--- Data supplied ---
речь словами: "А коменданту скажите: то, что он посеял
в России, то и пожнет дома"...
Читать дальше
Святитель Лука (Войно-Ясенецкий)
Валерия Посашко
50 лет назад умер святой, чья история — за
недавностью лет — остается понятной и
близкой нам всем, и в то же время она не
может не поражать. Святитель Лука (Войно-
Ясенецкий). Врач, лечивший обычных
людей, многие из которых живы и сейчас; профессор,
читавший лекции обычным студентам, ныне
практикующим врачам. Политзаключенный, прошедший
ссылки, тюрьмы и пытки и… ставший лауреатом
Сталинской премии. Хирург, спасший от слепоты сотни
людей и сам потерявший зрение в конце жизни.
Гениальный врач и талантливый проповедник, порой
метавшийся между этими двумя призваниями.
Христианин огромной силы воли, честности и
---
> **Directions for this task**
Write the listing out again, exactly as shown above.

> **Solution to the problem**
речь словами: "А коменданту скажите: то, что он посеял
в России, то и пожнет дома"...
Читать дальше
Святитель Лука (Войно-Ясенецкий)
Валерия Посашко
50 лет назад умер святой, чья история — за
недавностью лет — остается понятной и
близкой нам всем, и в то же время она не
может не поражать. Святитель Лука (Войно-
Ясенецкий). Врач, лечивший обычных
людей, многие из которых живы и сейчас; профессор,
читавший лекции обычным студентам, ныне
практикующим врачам. Политзаключенный, прошедший
ссылки, тюрьмы и пытки и… ставший лауреатом
Сталинской премии. Хирург, спасший от слепоты сотни
людей и сам потерявший зрение в конце жизни.
Гениальный врач и талантливый проповедник, порой
метавшийся между этими двумя призваниями.
Христианин огромной силы воли, честности и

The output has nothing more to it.